Even more recently, Haissaguerre et al. used electrograms generated by body surface mapping and biatrial geometry relative from a computed tomography (CT) scan to reconstruct the propagation pattern of fibrillating atria in a noninvasive way.26 Signal-analysis processing combining filtering, wavelet transform, and phase mapping was used to identify drivers (focal or reentrant activity) in 103 patients with persistent AF.27 Contrary to Narayan et al.,23,24 the authors reported more driver locations, substantial meandering, and periodic occurrence of unstable reentries requiring statistical density maps to identify them.27 Also here, RF ablation at the driver location resulted in acute AF termination in 75% of persistent AF and 15% of long-lasting AF patients.27 In this strategy, ipsilateral PV isolation was only performed if drivers were found in the PVs or if the endpoint was not reached.

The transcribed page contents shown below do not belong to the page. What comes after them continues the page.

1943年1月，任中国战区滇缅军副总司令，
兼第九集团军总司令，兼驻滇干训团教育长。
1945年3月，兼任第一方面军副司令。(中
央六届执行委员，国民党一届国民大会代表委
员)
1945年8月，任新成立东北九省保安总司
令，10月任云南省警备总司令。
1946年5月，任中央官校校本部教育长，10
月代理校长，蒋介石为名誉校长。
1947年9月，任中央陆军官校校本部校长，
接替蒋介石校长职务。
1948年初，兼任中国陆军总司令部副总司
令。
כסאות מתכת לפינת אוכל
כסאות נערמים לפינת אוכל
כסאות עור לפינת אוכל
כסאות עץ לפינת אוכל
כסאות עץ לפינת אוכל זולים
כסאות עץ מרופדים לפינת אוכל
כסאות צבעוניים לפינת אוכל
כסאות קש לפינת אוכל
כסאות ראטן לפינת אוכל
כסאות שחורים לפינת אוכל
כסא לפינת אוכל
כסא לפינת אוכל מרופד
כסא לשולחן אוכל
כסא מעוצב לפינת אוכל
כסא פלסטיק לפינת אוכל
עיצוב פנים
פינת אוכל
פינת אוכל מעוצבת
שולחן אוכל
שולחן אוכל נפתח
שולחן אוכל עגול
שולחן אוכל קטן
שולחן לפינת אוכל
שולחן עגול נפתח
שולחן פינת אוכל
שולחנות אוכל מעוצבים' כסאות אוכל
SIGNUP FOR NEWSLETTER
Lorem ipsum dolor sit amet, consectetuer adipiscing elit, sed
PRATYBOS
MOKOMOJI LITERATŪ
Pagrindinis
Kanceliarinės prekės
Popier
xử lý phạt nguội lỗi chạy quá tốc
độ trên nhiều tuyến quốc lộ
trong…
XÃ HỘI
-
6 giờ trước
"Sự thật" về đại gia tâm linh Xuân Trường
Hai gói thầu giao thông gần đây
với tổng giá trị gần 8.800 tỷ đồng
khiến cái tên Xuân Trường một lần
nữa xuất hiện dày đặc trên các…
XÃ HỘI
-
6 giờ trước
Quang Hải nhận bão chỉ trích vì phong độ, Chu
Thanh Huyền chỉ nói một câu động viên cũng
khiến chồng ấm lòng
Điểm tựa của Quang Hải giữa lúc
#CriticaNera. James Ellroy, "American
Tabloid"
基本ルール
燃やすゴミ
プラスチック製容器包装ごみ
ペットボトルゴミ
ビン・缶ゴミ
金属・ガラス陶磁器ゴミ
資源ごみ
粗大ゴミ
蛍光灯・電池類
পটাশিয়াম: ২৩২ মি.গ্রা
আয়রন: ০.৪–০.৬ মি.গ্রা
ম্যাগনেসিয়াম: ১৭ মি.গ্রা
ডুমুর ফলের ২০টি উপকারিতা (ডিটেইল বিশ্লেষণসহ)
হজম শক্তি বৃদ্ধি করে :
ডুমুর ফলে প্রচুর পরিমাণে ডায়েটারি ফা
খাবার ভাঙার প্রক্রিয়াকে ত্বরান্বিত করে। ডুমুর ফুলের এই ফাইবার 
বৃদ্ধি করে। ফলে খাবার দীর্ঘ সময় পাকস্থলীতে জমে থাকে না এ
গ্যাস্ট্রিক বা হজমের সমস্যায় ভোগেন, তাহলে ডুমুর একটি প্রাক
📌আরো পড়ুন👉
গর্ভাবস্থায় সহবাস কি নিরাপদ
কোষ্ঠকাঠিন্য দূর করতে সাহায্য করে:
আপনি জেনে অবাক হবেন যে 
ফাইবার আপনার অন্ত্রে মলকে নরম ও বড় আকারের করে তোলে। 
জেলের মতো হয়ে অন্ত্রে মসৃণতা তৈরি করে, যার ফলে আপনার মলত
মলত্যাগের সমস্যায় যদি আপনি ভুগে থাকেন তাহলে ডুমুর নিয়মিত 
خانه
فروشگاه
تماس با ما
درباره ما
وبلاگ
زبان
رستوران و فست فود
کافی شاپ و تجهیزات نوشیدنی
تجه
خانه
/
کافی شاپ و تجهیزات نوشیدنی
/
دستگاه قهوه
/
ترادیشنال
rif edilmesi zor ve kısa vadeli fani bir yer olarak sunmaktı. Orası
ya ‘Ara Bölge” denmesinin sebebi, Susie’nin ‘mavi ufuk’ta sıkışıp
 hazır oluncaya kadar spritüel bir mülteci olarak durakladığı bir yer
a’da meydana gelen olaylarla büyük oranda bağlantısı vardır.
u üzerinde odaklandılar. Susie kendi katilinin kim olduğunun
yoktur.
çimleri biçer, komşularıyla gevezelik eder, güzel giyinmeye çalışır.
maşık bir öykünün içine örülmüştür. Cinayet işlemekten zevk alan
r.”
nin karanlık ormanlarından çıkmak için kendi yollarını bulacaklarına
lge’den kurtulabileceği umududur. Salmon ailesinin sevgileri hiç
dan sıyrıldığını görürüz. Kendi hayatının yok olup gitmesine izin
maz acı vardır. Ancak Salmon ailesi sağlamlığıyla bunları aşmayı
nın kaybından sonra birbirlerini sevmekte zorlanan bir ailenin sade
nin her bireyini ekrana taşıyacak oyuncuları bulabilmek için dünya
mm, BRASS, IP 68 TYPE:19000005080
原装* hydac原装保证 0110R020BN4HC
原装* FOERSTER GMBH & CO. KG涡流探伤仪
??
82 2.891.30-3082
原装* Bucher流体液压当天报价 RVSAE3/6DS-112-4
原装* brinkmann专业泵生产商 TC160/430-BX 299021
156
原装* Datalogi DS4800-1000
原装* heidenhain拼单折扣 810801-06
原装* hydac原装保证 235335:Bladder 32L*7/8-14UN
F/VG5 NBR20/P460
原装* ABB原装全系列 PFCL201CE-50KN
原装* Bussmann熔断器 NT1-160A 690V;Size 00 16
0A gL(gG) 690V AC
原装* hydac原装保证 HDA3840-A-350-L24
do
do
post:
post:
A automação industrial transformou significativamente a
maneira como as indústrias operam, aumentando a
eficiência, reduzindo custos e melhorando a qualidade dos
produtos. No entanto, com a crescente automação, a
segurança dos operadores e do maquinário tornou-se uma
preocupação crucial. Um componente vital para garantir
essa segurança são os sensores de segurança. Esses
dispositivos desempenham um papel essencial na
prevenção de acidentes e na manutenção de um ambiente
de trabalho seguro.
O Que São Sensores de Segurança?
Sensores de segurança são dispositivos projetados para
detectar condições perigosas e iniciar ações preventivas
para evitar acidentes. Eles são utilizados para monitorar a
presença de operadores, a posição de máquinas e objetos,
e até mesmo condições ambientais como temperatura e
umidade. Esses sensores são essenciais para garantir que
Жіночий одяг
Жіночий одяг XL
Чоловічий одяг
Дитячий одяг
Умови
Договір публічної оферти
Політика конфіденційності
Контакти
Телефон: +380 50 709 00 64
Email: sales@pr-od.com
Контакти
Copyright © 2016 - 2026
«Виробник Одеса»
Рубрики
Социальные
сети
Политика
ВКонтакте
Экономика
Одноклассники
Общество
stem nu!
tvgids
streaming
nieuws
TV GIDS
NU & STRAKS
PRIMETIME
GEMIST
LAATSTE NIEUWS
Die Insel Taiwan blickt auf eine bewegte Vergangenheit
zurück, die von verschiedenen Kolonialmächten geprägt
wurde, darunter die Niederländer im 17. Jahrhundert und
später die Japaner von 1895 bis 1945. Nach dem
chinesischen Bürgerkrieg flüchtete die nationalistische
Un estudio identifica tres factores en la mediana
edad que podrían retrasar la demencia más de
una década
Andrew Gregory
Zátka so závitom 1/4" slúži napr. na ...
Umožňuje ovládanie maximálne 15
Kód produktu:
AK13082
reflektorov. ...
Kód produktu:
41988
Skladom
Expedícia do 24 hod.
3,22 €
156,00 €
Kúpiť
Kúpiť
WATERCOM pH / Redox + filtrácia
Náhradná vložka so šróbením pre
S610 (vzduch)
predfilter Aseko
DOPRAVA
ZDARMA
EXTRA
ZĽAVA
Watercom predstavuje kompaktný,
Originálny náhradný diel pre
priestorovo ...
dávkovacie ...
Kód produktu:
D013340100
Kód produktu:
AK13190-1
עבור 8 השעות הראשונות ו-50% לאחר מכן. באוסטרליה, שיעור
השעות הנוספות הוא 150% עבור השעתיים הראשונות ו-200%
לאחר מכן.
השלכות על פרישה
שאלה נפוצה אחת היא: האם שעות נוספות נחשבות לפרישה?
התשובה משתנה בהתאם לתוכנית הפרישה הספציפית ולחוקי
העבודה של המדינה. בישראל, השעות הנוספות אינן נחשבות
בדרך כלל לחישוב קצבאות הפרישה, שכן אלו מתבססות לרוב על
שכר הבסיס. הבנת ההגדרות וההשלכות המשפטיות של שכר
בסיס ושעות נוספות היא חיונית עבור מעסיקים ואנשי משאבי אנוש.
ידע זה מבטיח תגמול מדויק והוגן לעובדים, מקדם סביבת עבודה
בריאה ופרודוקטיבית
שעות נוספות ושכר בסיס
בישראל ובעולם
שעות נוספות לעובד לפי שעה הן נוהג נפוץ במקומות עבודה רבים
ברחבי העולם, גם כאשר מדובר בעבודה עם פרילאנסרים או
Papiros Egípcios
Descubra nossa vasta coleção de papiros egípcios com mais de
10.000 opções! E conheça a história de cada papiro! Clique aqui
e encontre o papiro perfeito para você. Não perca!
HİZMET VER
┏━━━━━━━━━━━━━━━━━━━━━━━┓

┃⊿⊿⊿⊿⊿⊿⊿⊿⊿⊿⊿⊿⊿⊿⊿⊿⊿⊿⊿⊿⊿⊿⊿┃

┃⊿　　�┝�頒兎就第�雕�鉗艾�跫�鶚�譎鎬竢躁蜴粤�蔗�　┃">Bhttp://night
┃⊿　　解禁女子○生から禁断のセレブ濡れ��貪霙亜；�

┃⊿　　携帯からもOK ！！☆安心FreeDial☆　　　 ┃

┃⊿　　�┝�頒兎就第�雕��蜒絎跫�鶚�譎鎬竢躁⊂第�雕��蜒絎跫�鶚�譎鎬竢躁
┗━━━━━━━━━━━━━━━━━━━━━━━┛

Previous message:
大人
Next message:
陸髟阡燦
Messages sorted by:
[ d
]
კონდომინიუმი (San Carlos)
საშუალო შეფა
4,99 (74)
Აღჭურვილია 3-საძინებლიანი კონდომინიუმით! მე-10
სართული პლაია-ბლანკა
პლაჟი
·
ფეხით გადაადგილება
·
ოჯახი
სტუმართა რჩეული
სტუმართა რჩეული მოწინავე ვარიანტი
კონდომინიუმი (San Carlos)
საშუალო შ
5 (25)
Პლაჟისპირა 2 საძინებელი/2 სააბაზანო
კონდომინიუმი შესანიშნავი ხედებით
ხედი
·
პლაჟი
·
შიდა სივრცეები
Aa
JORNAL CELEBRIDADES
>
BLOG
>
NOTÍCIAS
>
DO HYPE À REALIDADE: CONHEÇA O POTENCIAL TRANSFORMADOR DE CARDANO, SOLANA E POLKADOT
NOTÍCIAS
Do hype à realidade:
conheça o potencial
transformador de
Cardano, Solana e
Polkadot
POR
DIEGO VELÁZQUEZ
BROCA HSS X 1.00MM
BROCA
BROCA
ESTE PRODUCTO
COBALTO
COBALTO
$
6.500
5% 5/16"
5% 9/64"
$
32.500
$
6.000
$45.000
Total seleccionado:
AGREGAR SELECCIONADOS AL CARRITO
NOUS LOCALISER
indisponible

As discussed before, surgical ablation of AF started with the Cox-Maze III operation, a surgical procedure through median sternotomy on cardio-pulmonary bypass (CPB) in which compartmentalization was created by cutting and sewing in order to interrupt and eliminate macro re-entrant circuits.5 Later, the Cox-Maze III procedure was changed to the Cox-Maze IV procedure: based on the findings of Haïssaguerre7 the pulmonary veins were isolated bilaterally, most incision sets were replaced by bipolar RF ablation and cryosurgery was applied at the valve annuli.4,28 The Cox-Maze IV can be performed either through a median sternotomy or through a right mini-thoracotomy.28 Although the right atrial ablations can be performed on the beating heart, CPB is still required for the left atrial lesion set.28 Several changes to the Cox-Maze procedure have been developed, mainly based on the application of other (and now obsolete) energy sources like microwave, laser, and high-frequency ultrasound.4 Nitta et al. developed the radial incision procedure, an alternative approach to preserve a more physiologic atrial transport function.29 This procedure consisted of atrial incisions radiating from the sinus node to allow a more physiologic atrial activation sequence and to preserve blood supply to most atrial segments.30

The last decades, new technologies enabled the creation of transmural lesions using minimal invasive surgery (MIS) for treatment of stand-alone AF.31 Most widely used are the RF bipolar clamp devices that allow PV isolation by applying RF energy between the two jaws of the clamp. In addition, creation of a ‘box’-lesion and left atrial appendage (LAA) removal or exclusion, usually with ganglionic plexi ablation, is performed via video-assisted MIS.31-34 The advantage of these MIS approaches, next to the fact that they are truly minimal invasive, is that they can be performed on the beating heart (off-pump).31-34 The difference, however, between these techniques and the Cox-Maze III lesion set is that the epicardial off-pump techniques lack the possibility of a mitral isthmus line as this lesion cannot be created solely from the epicardium.35,36 Therefore, Edgerton et al. developed the ‘Dallas lesion set’, an epicardial minimal invasive approach in which the mitral isthmus line is replaced by a connecting lesion -using unipolar RF energy- from the left fibrous trigone at the anterior mitral valve annulus across the anterior dome of the atrium to the ‘roof’ line.35

Although much more efficient as unipolar, even bipolar RF energy cannot guarantee transmural lesions.37 To overcome this shortcoming and to tackle the problem of the mitral isthmus line, a combination of a transvenous endocardial and thoracoscopic epicardial approach in a single procedure, the so-called ‘hybrid AF ablation’, has been successfully put forward as an alternative.38 Almost all of the surgical ablation procedures for the treatment of concomitant and stand-alone AF include PV isolation using RF or cryo-energy.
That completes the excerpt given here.